En d’autres mots, la Russie protège son théâtre d’opérations, l’Ukraine et plus particulièrement l’Est du pays, d’une intervention militaire américaine directe dans le conflit, ce qui serait évidemment à son désavantage.

Malgré l’envoi considérable d’armes occidentales à l’armée ukrainienne, la menace nucléaire russe semble faire effet. Les dirigeants américains et les pays membres de l’OTAN ont clairement indiqué vouloir éviter toute confrontation directe, de peur de déclencher une série d’évènements qui provoquerait une escalade du conflit, potentiellement jusqu’à l’usage d’armes nucléaires.


La menace nucléaire entre efficacité et tabou 


Si on peut penser que l’Ukraine aurait pu dissuader une invasion russe grâce à l’arme nucléaire, on peut aussi penser, par exemple, que les États-Unis n’auraient pas envahi l’Irak de Saddam Hussein, ou que l’OTAN ne serait pas intervenue contre le régime de Mouammar Kadhafi en Libye, si ces derniers dirigeants avaient possédé leur propre arsenal nucléaire.

Des pays comme l’Iran, ou même Taïwan, notamment, concluront (si ce n’était déjà fait) que le conflit ukrainien confirme la pertinence des armes nucléaires pour les puissances régionales qui se retrouvent dans une position de faiblesse, vis-à-vis des puissances mondiales comme les États-Unis et la Chine respectivement.

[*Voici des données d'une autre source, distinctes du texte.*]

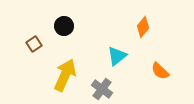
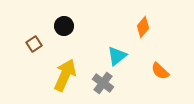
gray cross: moved 1 px right, 6 px up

Le fait qu’on puisse entrevoir une recrudescence de la prolifération nucléaire dans un avenir rapproché n’empêche pas l’utilisation d’armes nucléaires d’être un sujet tabou dans plusieurs parlements et assemblées législatives. Plusieurs pays ont renoncé à développer leur programme nucléaire dans le passé, comme le Brésil et l’Argentine et certains ont même démantelé leur arsenal nucléaire comme dans le cas de l’Afrique du Sud.

L’augmentation du nombre de puissances nucléaires et le risque élevé de conflits atomiques que ce phénomène occasionnerait ne sont donc pas inéluctables. Reste tout de même à espérer que les esprits les plus rationnels prévaudront dans une ère qui s’annonce chaotique.